Kisah Malin Kundang (Sumatera Barat)

Alkisah di Sumatera Barat, hiduplah janda beserta anak laki-lakinya yang bernama Malin Kundang. Meski hidup mereka berkekurangan, sang ibu selalu berusaha keras memberikan kehidupan yang baik bagi Malin.

Ketika Malin dewasa, dia pergi merantau bersama seorang saudagar demi mencari kehidupan yang lebih baik. “Malin akan pulang setelah berhasil. Malin akan menjemput Ibu. Doakan Malin, ya.”

Bertahun-tahun kemudian, Malin kundang menjadi pedagang yang berhasil. Dia berdagang dengan jujur dan menjadi terkenal karenanya. Dia juga sudah menikah dengan putri seorang kepala kampung. Sayangnya, Malin lupa kepada janjinya untuk menjemput ibunya.
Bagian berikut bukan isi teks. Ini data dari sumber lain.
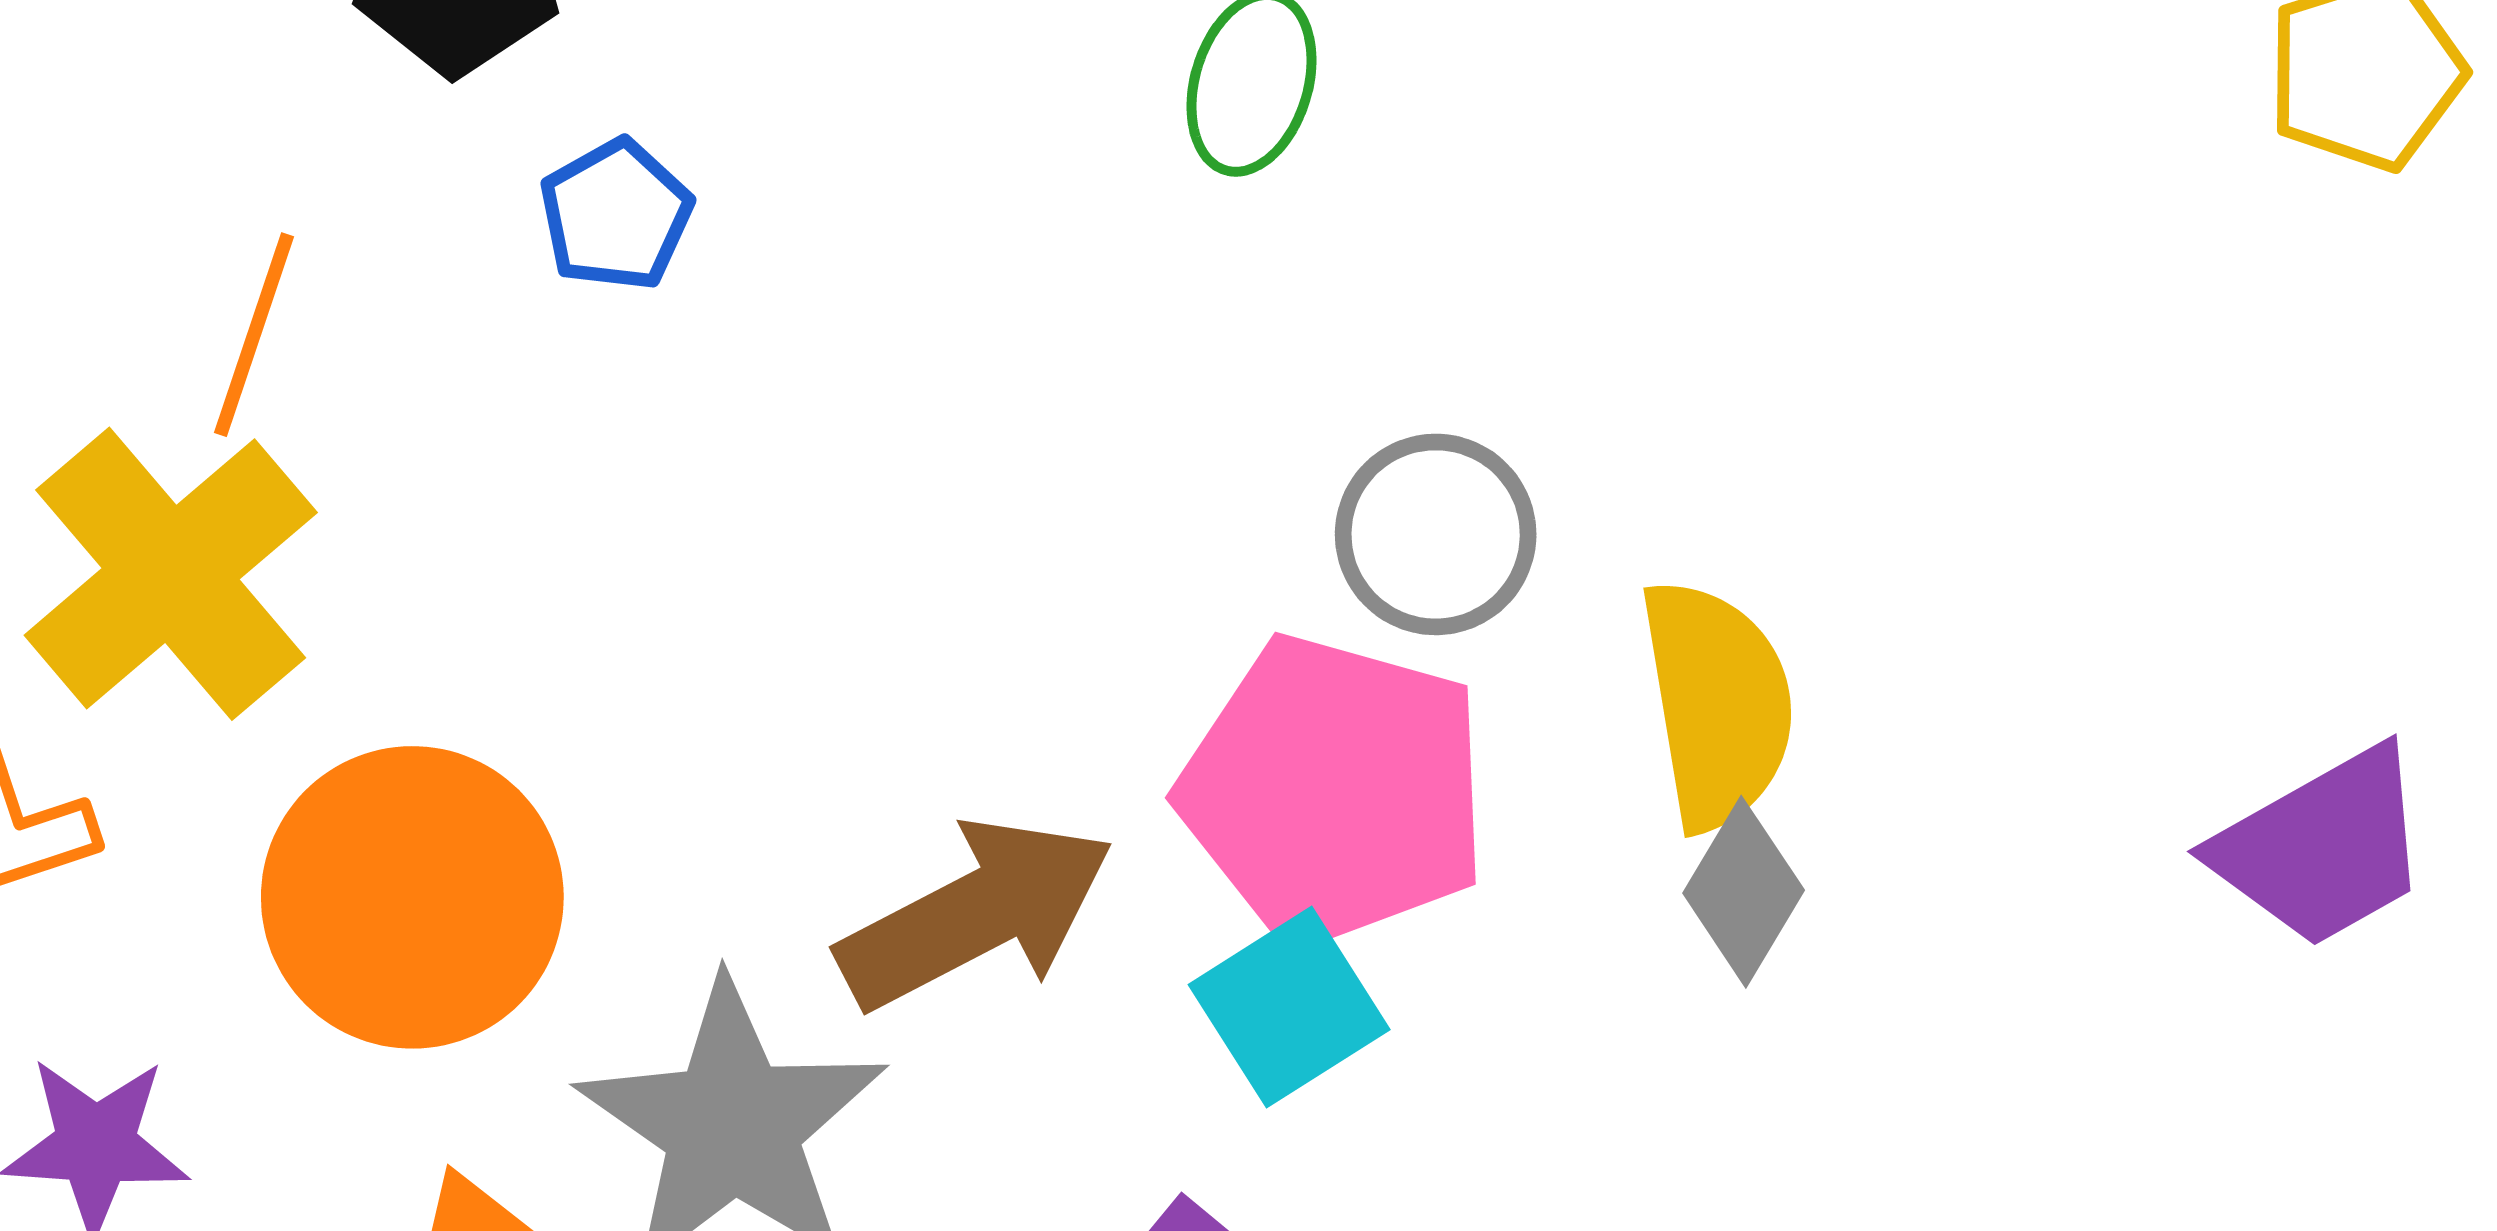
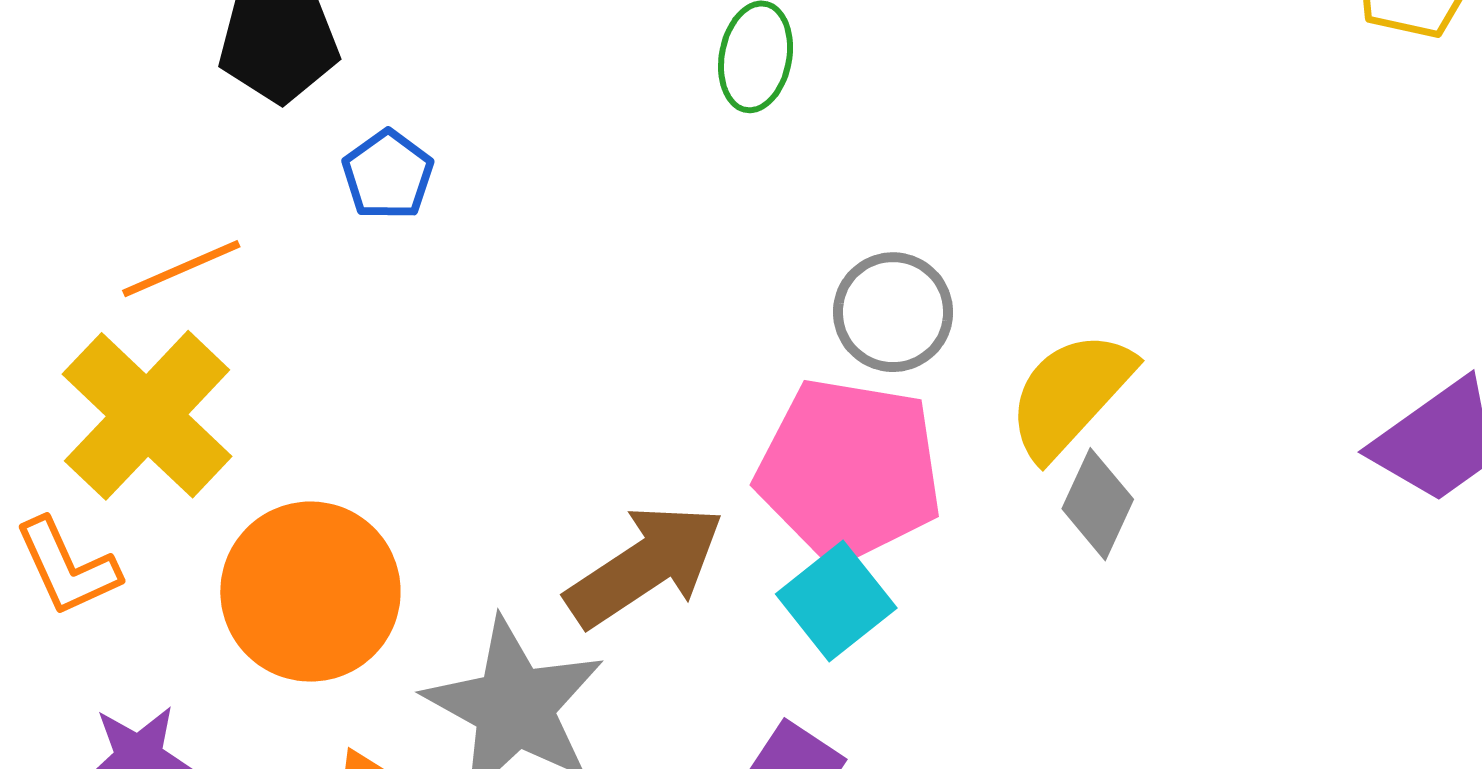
orange line: (254, 335) -> (181, 269), turned 54
yellow semicircle: (1717, 704) -> (1070, 395), turned -122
Malah, dia berbohong kepada istrinya dan mengatakan bahwa ayah ibunya sudah tiada.

Suatu hari, Malin dan istrinya pergi berlayar. Karena cuaca di laut yang amat buruk, nakhkoda memutuskan untuk berhenti di pulau terdekat. Ketika kapal merapat, Malin terhenyak. “Bukankah ini kampung halamanku?” bisiknya cemas. Malin ingin memerintahkan nakhoda untuk berbalik arah, tetapi sudah terlambat.

“Suamiku… lihat! Kapal nelayan itu sedang membongkar ikan. Aku ingin sekali makan ikan segar. Ayo kita turun dan membeli ikan!” ajak istri Malin.

Malin berusaha menolak, tetapi istrinya tak peduli.

Saudagar Malin hendak lewat,” teriak anak buah Malin.

Tak jauh dari situ, ibu Malin yang kebetulan sedang membantu para nelayan terkesiap. “MALIN? Apakah aku tidak salah dengar?”

Dia lalu mendekat dan melihat. Benar, itu Malin, anaknya yang telah lama pergi. “MALIN… MALIN KUNDANG anakku!” teriaknya sambil memeluk Malin erat-erat.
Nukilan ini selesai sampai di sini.